Extracted page text data:
──────

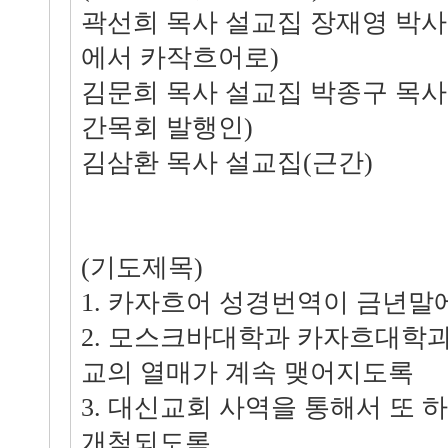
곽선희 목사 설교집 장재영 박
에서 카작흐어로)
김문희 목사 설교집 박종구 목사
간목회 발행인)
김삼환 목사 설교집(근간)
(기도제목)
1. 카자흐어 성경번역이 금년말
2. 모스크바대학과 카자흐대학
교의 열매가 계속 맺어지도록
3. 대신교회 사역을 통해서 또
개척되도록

──────

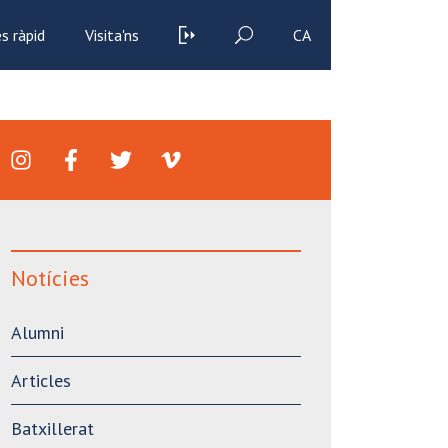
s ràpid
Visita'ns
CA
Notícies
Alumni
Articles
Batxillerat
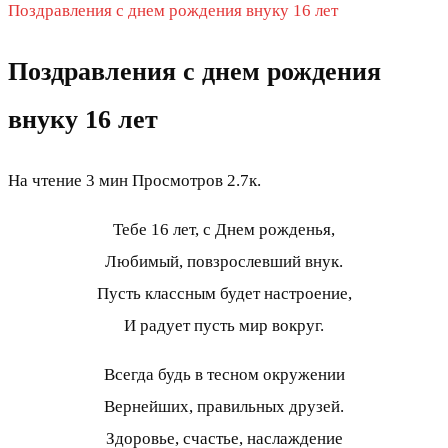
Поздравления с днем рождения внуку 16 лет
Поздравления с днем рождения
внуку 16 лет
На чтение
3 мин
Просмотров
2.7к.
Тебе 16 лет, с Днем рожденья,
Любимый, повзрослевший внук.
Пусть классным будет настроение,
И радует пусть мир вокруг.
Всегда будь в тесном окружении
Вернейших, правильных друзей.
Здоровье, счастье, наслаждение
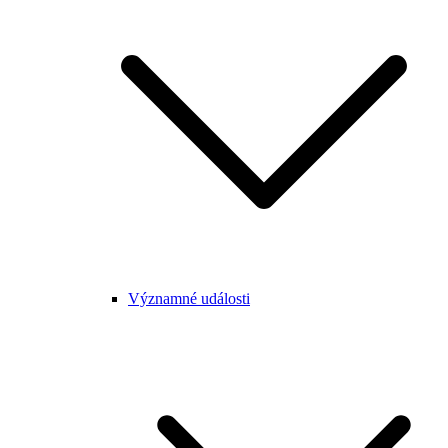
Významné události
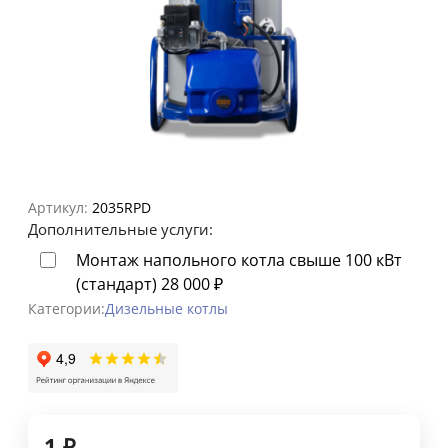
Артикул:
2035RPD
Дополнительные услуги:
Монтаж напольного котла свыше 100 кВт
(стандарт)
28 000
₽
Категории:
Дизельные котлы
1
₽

──────

Aim of the exercise:
Nothing but a number is wanted: how many lines in the records above include "Поздравления".

Task result:
2